While I'm rapt by Tom and Diana emerging from the distinct wooden quality of the past several episodes, I'm thrown by the seemingly random details skittering about the edges of the plot. The 4400 we meet this week, an investment banker, can smell pheremones. It's a cool party trick and, you'd think, useful in the plot of a drama starring Alicia Silverstone. But it's a sideshow, just like the valiant efforts made (and subsequently erased) in the far past by the other children: synthetic fuel, colonies on the moon. Lovely, but ... why do these very interesting details feel as if they were picked out of a science fiction grab bag?

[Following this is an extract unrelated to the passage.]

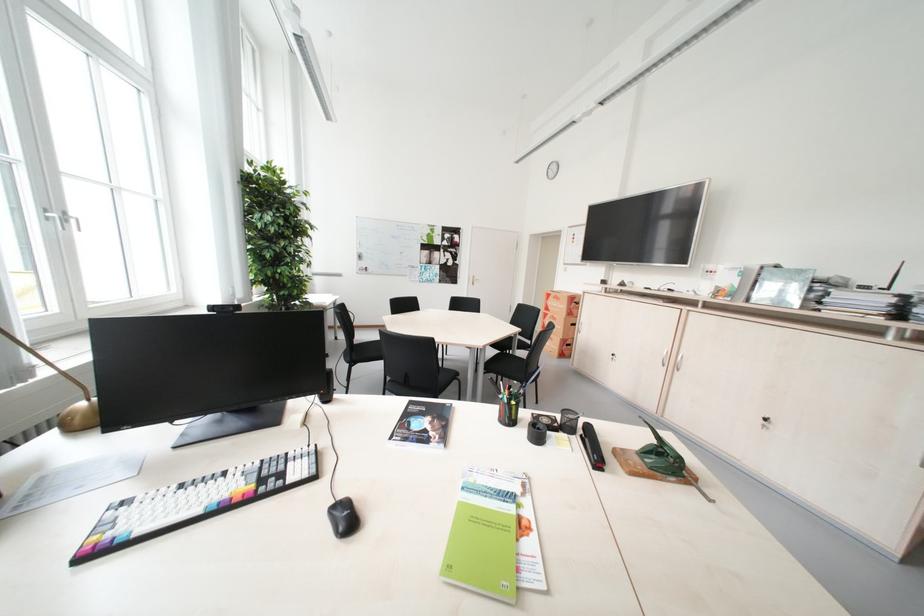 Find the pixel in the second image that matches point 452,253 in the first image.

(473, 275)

When we come to the climax of the show, and Tom attempts suicide rightly believing that he's too important to the future for them to let him die, I hold my breath. But it's almost too easy. Tom gets sent back and we're told, as we all supposed, that there are two factions in the future; one fighting to reverse the course of events that ends in the coming destruction of mankind, another who believes that the chaos will make them more powerful. They've unleashed a powerful evil force on the present. Only Tom can stop it. (only Tom? he's not even a 4400! why him?) Naturally, it'll be super hard. Yada yada *yawn* ...
That powerful evil force, we all think in concert, must be Isabelle.
It would have been interesting if the evil force was not Isabelle. But it is. Tom opens his mysterious package and it's a syringe filled, no doubt, with some sort of deadly potion. The handwritten note says, "Kill Isabelle."
But she can't even kill herself. How will this kill her? And how is that so hard for Tom? He has no love for Isabelle and Shawn is rendered completely useless as a defensive force by the mind-bending tactics of the Nova Group. At once we've wrapped up all kinds of loose ends -- we've learned that Isabelle is, indeed evil; there are two factions in the future; Tom has his mission; and we've got Maia back. I like all these neat pieces of yarn woven into the fabric of the plot. But I'm not sure how the writers will keep us at the edges of our seats if it's just going to be all easy like that.